Utilizing the shell of the luxurious A5 Coupe, Audi’s new A5 e-tron quattro prototype not only features a conventional power-split hybrid system but also a newer ‘through-the-road’ setup.
A through-the-road hybrid drivetrain is just like a regular hybrid but instead of combining the respective gas and electric powerplants on a single driveshaft, they are used individually on opposing axles.
In this fashion, a through-the-road hybrid offers all-wheel drive capability without the associated heavy weight of multiple driveshafts and gearsets typical of most all-wheel drive vehicles.
Not surprisingly, several major automakers are flocking to the technology, with Peugeot set to launch the world's first production version in its new 3008 HYbrid4 and Saab recently showing off a concept version in its new PhoeniX.
As for the new A5 e-tron quattro, it features a regular power-split hybrid setup on the front axle, consisting of a 211-horsepower 2.0-liter TFSI turbocharged gasoline engine, putting out 258 pound-feet of torque, matched to a lightweight four-speed automatic with a compact electric motor with 33 kilowatts (45 hp) on tap.
2011 Audi A5 e-tron quattro hybrid prototype
Forming the through-the-road portion of the hybrid drivetrain is a second electric motor rated at 60 kW (81 hp) and powering the rear axle.
Note that this motor is only used when additional acceleration is required or if sensors at the wheels detect a loss of traction.
Both electric motors can also be used to recover brake energy in order to top up the car’s lithium-ion battery pack. The batteries can also be charged by plugging the vehicle into a regular household power outlet.

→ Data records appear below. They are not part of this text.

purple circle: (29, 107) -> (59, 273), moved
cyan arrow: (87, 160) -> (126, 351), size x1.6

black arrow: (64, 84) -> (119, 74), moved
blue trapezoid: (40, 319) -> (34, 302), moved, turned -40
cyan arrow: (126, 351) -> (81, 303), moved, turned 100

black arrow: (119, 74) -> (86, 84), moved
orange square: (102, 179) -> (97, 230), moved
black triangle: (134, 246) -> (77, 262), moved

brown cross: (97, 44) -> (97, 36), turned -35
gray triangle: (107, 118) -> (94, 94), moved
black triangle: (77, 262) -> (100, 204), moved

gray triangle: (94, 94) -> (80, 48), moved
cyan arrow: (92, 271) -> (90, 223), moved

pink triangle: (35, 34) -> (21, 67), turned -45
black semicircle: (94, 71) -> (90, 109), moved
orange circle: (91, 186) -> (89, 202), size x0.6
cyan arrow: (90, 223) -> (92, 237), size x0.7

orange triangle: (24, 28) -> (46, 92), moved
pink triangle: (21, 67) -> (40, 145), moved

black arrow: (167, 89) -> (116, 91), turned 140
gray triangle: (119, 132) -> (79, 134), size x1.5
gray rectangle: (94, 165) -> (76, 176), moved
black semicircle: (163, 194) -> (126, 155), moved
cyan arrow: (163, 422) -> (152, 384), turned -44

Drive modes include purely gas power, a mix of gas and electric, or electric only. When fully charged, the A5 e-tron quattro prototype has an electric only driving range of 40 miles and top speed limited to 62 mph. If increased range or performance is needed, the driver need only keep his or her foot on the pedal and the internal combustion engine will kick in.
Here's the kicker--despite all of this extra technology, the A5 e-tron quattro prototype weighs about the same as a regular all-wheel drive A5 fitted with only the 2.0-liter TFSI engine. This was brought about by the increased use of lightweight aluminum and carbon fiber in place of conventional steel components.
As mentioned, the new A5 e-tron quattro is only a prototype but it shows the expanded direction Audi is taking for its next-generation of cars. We can’t wait for the production versions.